# [Requirement]
Without the pictures, give the records again exactly as they appear.

(Source data)
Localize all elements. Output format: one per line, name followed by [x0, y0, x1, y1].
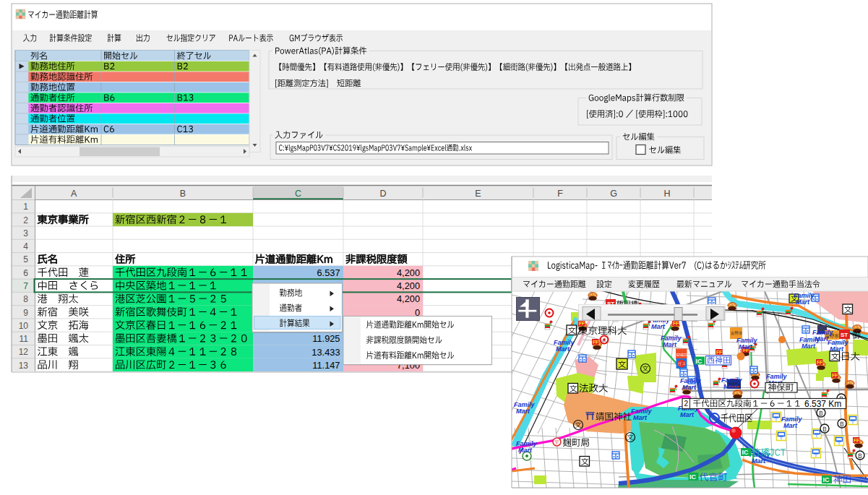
svg-text:13: 13: [19, 361, 29, 371]
svg-text:Mart: Mart: [682, 384, 697, 391]
svg-text:2: 2: [23, 215, 28, 225]
svg-text:FF: FF: [832, 373, 838, 378]
svg-text:IC: IC: [689, 473, 697, 481]
svg-text:9: 9: [23, 308, 28, 318]
svg-text:10: 10: [19, 321, 29, 331]
svg-text:Mart: Mart: [830, 345, 844, 353]
svg-text:E: E: [475, 189, 481, 199]
svg-text:IC: IC: [823, 476, 830, 483]
svg-text:Mart: Mart: [752, 457, 766, 465]
svg-text:3: 3: [23, 228, 28, 238]
svg-text:D: D: [379, 189, 386, 199]
svg-text:11.925: 11.925: [312, 333, 340, 344]
svg-text:ENEOS: ENEOS: [676, 353, 689, 357]
svg-text:Mart: Mart: [680, 411, 695, 418]
svg-text:7: 7: [23, 281, 28, 291]
svg-text:4,200: 4,200: [397, 293, 420, 304]
svg-text:FF: FF: [673, 321, 679, 326]
svg-text:Mart: Mart: [556, 345, 570, 353]
svg-text:ST: ST: [841, 332, 848, 338]
svg-text:5: 5: [23, 254, 28, 264]
svg-text:Mart: Mart: [723, 383, 738, 390]
svg-text:H: H: [663, 189, 670, 199]
svg-text:G: G: [610, 189, 617, 199]
svg-text:6.537 Km: 6.537 Km: [804, 399, 841, 409]
svg-text:Mart: Mart: [651, 323, 666, 330]
svg-text:Mart: Mart: [802, 343, 816, 350]
svg-text:C: C: [295, 189, 301, 199]
svg-text:FF: FF: [593, 340, 598, 345]
svg-text:6: 6: [23, 268, 28, 278]
svg-text:Mart: Mart: [815, 335, 829, 343]
svg-text:IC: IC: [696, 358, 703, 365]
svg-text:FF: FF: [817, 360, 822, 365]
svg-text:IC: IC: [742, 449, 749, 456]
svg-text:2: 2: [684, 400, 689, 408]
svg-text:Mart: Mart: [663, 341, 677, 348]
svg-text:11: 11: [20, 334, 29, 344]
svg-text:Mart: Mart: [796, 298, 810, 306]
svg-text:A: A: [71, 189, 77, 199]
svg-text:12: 12: [19, 347, 29, 357]
svg-text:Mart: Mart: [739, 343, 753, 350]
svg-text:8: 8: [23, 294, 28, 304]
svg-text:13.433: 13.433: [311, 347, 340, 358]
svg-text:4,200: 4,200: [397, 267, 420, 278]
svg-text:FF: FF: [854, 438, 859, 443]
svg-text:FF: FF: [716, 350, 722, 355]
svg-text:1: 1: [23, 202, 28, 212]
svg-text:Mart: Mart: [516, 408, 530, 415]
svg-text:Mart: Mart: [518, 447, 533, 454]
svg-text:4: 4: [23, 241, 28, 251]
svg-text:11.147: 11.147: [312, 360, 340, 371]
svg-text:4,200: 4,200: [397, 280, 420, 291]
svg-text:Mart: Mart: [633, 414, 648, 421]
svg-text:FF: FF: [579, 321, 585, 326]
svg-text:6.537: 6.537: [317, 267, 340, 278]
svg-text:F: F: [557, 189, 563, 199]
svg-text:B: B: [180, 189, 186, 199]
svg-text:Mart: Mart: [783, 422, 798, 429]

# [Completed exercise]
Localize all elements. Output format: one per line, name followed by [x0, y0, x1, y1].
svg-text:13: 13: [19, 361, 29, 371]
svg-text:Mart: Mart: [682, 384, 697, 391]
svg-text:2: 2: [23, 215, 28, 225]
svg-text:FF: FF: [832, 373, 838, 378]
svg-text:IC: IC: [689, 473, 697, 481]
svg-text:9: 9: [23, 308, 28, 318]
svg-text:10: 10: [19, 321, 29, 331]
svg-text:Mart: Mart: [830, 345, 844, 353]
svg-text:E: E: [475, 189, 481, 199]
svg-text:IC: IC: [823, 476, 830, 483]
svg-text:Mart: Mart: [752, 457, 766, 465]
svg-text:3: 3: [23, 228, 28, 238]
svg-text:D: D: [379, 189, 386, 199]
svg-text:11.925: 11.925: [312, 333, 340, 344]
svg-text:ENEOS: ENEOS: [676, 353, 689, 357]
svg-text:Mart: Mart: [680, 411, 695, 418]
svg-text:7: 7: [23, 281, 28, 291]
svg-text:4,200: 4,200: [397, 293, 420, 304]
svg-text:FF: FF: [673, 321, 679, 326]
svg-text:Mart: Mart: [556, 345, 570, 353]
svg-text:ST: ST: [841, 332, 848, 338]
svg-text:5: 5: [23, 254, 28, 264]
svg-text:Mart: Mart: [723, 383, 738, 390]
svg-text:H: H: [663, 189, 670, 199]
svg-text:G: G: [610, 189, 617, 199]
svg-text:6.537 Km: 6.537 Km: [804, 399, 841, 409]
svg-text:Mart: Mart: [651, 323, 666, 330]
svg-text:Mart: Mart: [802, 343, 816, 350]
svg-text:C: C: [295, 189, 301, 199]
svg-text:FF: FF: [593, 340, 598, 345]
svg-text:6: 6: [23, 268, 28, 278]
svg-text:Mart: Mart: [815, 335, 829, 343]
svg-text:IC: IC: [696, 358, 703, 365]
svg-text:FF: FF: [817, 360, 822, 365]
svg-text:IC: IC: [742, 449, 749, 456]
svg-text:2: 2: [684, 400, 689, 408]
svg-text:Mart: Mart: [663, 341, 677, 348]
svg-text:11: 11: [20, 334, 29, 344]
svg-text:Mart: Mart: [796, 298, 810, 306]
svg-text:A: A: [71, 189, 77, 199]
svg-text:12: 12: [19, 347, 29, 357]
svg-text:Mart: Mart: [739, 343, 753, 350]
svg-text:8: 8: [23, 294, 28, 304]
svg-text:13.433: 13.433: [311, 347, 340, 358]
svg-text:4,200: 4,200: [397, 267, 420, 278]
svg-text:FF: FF: [854, 438, 859, 443]
svg-text:FF: FF: [716, 350, 722, 355]
svg-text:1: 1: [23, 202, 28, 212]
svg-text:Mart: Mart: [516, 408, 530, 415]
svg-text:Mart: Mart: [518, 447, 533, 454]
svg-text:4: 4: [23, 241, 28, 251]
svg-text:11.147: 11.147: [312, 360, 340, 371]
svg-text:4,200: 4,200: [397, 280, 420, 291]
svg-text:Mart: Mart: [633, 414, 648, 421]
svg-text:FF: FF: [579, 321, 585, 326]
svg-text:6.537: 6.537: [317, 267, 340, 278]
svg-text:F: F: [557, 189, 563, 199]
svg-text:B: B: [180, 189, 186, 199]
svg-text:Mart: Mart: [783, 422, 798, 429]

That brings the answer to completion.